[Opening Dataset records section]

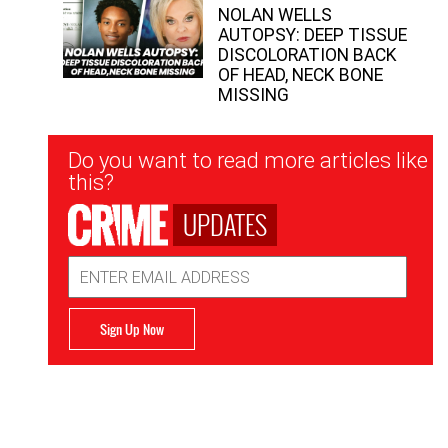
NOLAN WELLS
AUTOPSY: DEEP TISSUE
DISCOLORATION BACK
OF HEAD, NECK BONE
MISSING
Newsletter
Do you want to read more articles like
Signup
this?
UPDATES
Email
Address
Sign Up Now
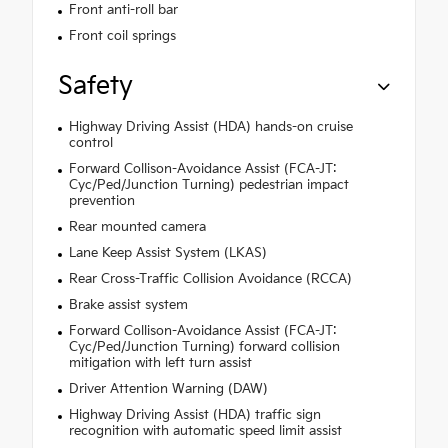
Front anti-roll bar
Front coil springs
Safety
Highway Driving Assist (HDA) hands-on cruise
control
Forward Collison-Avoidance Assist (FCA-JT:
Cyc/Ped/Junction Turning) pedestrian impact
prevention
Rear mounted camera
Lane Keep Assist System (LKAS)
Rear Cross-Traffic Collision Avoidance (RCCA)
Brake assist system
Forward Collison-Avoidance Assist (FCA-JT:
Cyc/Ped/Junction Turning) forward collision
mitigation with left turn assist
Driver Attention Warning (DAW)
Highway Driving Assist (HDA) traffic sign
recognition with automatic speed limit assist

[Closing Dataset records section]

** Exercise aim **
Each line of the data should be quoted exactly, with pictures left out.

** Written solution **
NOLAN WELLS
AUTOPSY: DEEP TISSUE
DISCOLORATION BACK
OF HEAD, NECK BONE
MISSING
Newsletter
Do you want to read more articles like
Signup
this?
UPDATES
Email
Address
Sign Up Now
Front anti-roll bar
Front coil springs
Safety
Highway Driving Assist (HDA) hands-on cruise
control
Forward Collison-Avoidance Assist (FCA-JT:
Cyc/Ped/Junction Turning) pedestrian impact
prevention
Rear mounted camera
Lane Keep Assist System (LKAS)
Rear Cross-Traffic Collision Avoidance (RCCA)
Brake assist system
Forward Collison-Avoidance Assist (FCA-JT:
Cyc/Ped/Junction Turning) forward collision
mitigation with left turn assist
Driver Attention Warning (DAW)
Highway Driving Assist (HDA) traffic sign
recognition with automatic speed limit assist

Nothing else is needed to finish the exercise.